How many lines below hold "jatko"? Answer with only the number.

____________________

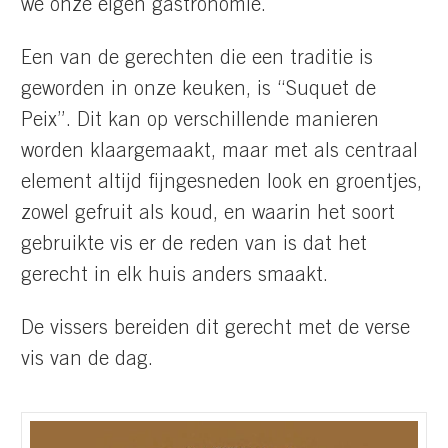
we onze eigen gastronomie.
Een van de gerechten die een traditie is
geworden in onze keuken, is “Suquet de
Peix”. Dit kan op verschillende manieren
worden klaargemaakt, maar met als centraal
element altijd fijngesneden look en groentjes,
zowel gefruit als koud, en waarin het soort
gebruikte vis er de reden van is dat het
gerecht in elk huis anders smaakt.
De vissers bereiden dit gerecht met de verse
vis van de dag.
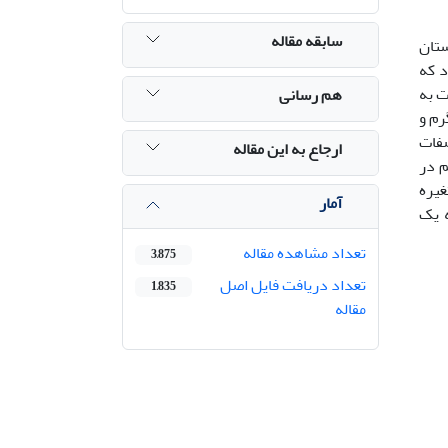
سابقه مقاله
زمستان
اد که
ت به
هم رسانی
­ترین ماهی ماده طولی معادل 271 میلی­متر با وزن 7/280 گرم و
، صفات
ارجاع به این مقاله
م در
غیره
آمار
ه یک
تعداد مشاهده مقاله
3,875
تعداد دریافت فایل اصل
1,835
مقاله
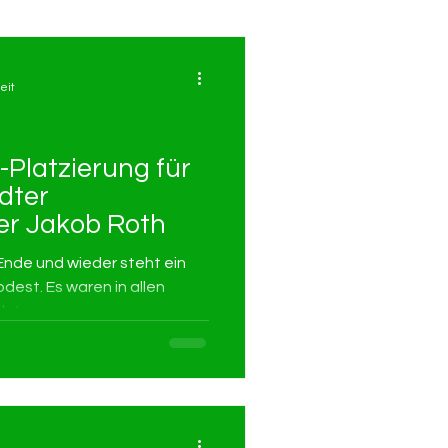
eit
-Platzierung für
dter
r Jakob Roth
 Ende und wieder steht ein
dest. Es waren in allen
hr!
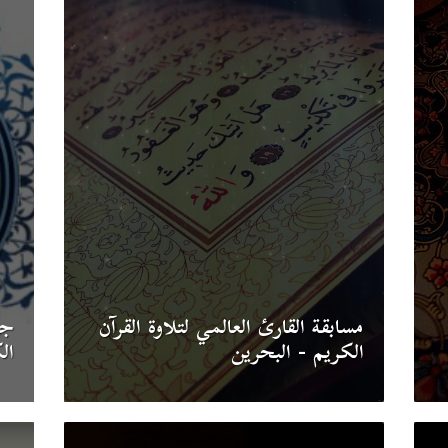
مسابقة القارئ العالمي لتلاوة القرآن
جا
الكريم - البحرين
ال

____________________

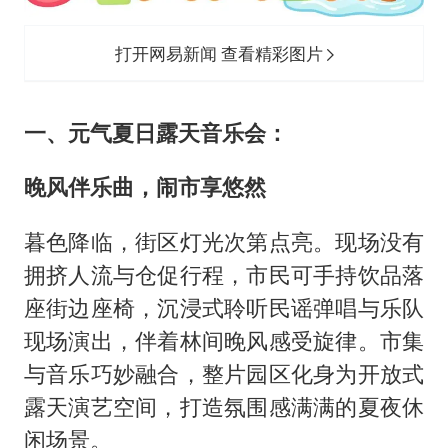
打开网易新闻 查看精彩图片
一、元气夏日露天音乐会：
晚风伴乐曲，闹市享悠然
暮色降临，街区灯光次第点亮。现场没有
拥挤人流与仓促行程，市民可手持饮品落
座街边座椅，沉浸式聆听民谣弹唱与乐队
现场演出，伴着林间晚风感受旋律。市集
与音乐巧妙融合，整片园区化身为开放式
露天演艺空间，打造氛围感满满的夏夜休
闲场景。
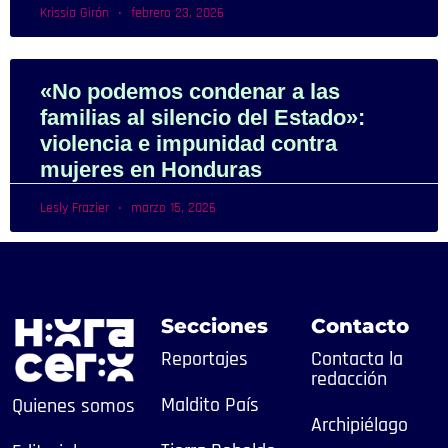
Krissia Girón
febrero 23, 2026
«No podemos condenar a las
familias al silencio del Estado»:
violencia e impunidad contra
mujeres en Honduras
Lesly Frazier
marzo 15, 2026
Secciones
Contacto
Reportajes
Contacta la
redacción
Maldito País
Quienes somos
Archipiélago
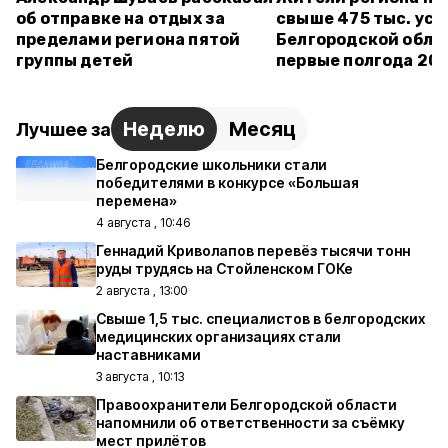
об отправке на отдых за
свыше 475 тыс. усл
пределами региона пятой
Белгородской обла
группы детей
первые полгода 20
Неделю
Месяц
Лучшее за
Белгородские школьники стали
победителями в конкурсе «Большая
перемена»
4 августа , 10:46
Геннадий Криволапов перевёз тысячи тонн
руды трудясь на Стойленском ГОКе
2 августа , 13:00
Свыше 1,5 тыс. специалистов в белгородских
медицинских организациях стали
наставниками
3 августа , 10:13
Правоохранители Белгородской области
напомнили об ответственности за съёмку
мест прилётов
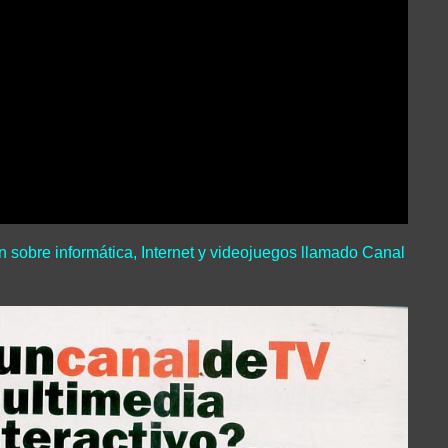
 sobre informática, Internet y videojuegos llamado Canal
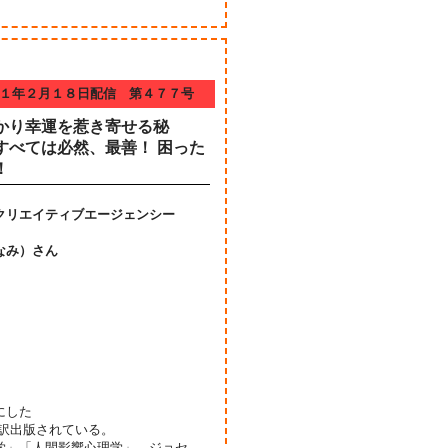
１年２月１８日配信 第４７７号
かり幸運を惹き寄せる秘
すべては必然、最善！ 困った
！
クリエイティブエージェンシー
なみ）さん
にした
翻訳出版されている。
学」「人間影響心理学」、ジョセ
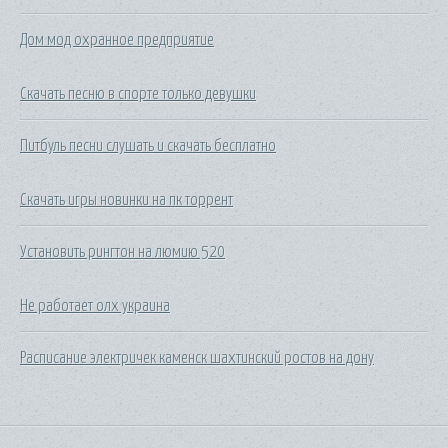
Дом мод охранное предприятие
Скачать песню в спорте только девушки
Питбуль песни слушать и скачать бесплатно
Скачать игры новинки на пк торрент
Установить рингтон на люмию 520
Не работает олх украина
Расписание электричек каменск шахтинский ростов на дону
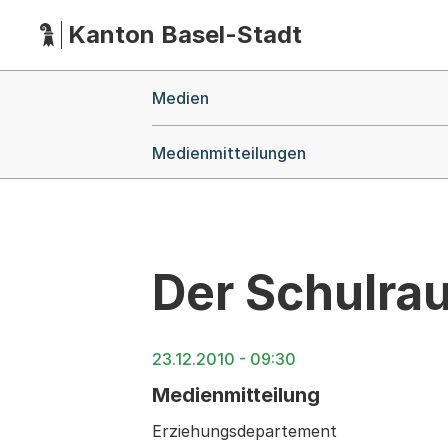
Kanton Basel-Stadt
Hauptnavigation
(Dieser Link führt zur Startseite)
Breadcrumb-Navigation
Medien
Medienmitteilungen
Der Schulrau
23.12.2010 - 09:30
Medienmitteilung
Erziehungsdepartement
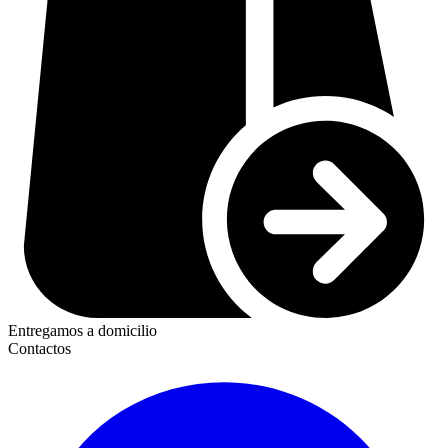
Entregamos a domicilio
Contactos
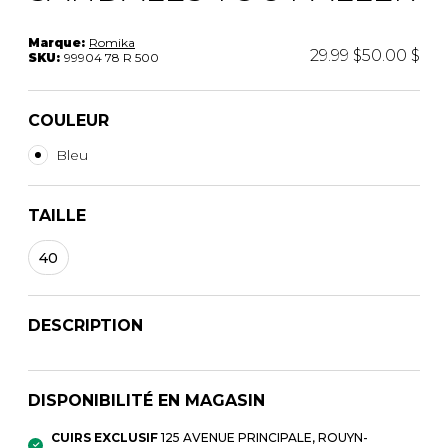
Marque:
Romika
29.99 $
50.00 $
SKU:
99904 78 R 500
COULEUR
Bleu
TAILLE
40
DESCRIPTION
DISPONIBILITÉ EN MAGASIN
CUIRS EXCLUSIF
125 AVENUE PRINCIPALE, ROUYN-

____________________

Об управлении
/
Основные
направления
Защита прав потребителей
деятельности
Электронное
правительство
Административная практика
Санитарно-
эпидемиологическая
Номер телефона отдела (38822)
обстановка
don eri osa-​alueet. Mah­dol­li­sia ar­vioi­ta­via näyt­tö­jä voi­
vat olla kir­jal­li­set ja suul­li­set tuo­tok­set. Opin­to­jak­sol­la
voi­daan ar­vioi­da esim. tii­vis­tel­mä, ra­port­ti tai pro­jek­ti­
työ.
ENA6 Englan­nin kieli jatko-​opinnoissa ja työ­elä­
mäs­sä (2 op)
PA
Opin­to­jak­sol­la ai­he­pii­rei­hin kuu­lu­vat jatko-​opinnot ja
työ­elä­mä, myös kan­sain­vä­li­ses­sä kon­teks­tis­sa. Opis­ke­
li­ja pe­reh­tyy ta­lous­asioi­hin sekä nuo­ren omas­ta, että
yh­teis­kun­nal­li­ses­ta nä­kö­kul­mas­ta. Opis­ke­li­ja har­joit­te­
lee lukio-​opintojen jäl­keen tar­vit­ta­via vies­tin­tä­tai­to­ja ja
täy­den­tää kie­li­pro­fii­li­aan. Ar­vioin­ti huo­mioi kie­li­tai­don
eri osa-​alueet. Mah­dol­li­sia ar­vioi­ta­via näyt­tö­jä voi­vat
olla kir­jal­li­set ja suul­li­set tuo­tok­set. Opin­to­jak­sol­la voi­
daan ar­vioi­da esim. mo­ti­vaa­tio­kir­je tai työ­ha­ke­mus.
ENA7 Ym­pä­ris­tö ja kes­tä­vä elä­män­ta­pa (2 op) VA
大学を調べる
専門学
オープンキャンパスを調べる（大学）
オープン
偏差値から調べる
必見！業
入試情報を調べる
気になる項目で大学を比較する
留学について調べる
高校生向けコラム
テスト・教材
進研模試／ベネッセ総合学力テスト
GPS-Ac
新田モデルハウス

____________________

> Answer to this problem:
2